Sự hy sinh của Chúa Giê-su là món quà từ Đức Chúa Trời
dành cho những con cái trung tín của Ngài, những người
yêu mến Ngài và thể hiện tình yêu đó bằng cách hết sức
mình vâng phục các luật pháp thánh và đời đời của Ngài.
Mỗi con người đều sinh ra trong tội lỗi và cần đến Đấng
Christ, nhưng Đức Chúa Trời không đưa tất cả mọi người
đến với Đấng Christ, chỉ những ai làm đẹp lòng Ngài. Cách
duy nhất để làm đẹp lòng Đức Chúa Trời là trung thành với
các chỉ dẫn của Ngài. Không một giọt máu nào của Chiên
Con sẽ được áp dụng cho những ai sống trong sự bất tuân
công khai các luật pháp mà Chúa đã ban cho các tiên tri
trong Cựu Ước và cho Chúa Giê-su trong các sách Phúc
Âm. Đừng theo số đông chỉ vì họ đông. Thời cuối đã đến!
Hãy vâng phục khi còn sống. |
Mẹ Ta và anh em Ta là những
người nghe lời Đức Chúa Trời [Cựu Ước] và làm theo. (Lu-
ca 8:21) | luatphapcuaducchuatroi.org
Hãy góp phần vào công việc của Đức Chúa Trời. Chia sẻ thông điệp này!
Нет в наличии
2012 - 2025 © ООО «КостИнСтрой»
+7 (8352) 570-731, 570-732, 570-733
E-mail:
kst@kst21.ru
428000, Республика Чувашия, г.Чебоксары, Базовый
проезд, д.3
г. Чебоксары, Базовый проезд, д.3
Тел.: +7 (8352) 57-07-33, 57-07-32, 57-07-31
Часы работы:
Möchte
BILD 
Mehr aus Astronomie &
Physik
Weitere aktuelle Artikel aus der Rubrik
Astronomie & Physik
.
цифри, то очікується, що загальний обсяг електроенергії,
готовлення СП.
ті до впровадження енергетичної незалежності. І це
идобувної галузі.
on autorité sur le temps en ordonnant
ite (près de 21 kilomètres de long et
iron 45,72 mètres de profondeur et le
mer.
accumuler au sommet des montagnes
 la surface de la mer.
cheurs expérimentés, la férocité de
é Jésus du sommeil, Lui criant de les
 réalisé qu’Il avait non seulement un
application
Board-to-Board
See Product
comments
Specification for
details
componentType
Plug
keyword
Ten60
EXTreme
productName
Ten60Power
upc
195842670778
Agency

---------------

TASK DESCRIPTION: Take the lines above from the one containing "Нет в наличии" down to the one containing "Weitere aktuelle Artikel aus der Rubrik", and transcribe them exactly, both ends included.

RESULT OF THE EXERCISE:
Нет в наличии
2012 - 2025 © ООО «КостИнСтрой»
+7 (8352) 570-731, 570-732, 570-733
E-mail:
kst@kst21.ru
428000, Республика Чувашия, г.Чебоксары, Базовый
проезд, д.3
г. Чебоксары, Базовый проезд, д.3
Тел.: +7 (8352) 57-07-33, 57-07-32, 57-07-31
Часы работы:
Möchte
BILD 
Mehr aus Astronomie &
Physik
Weitere aktuelle Artikel aus der Rubrik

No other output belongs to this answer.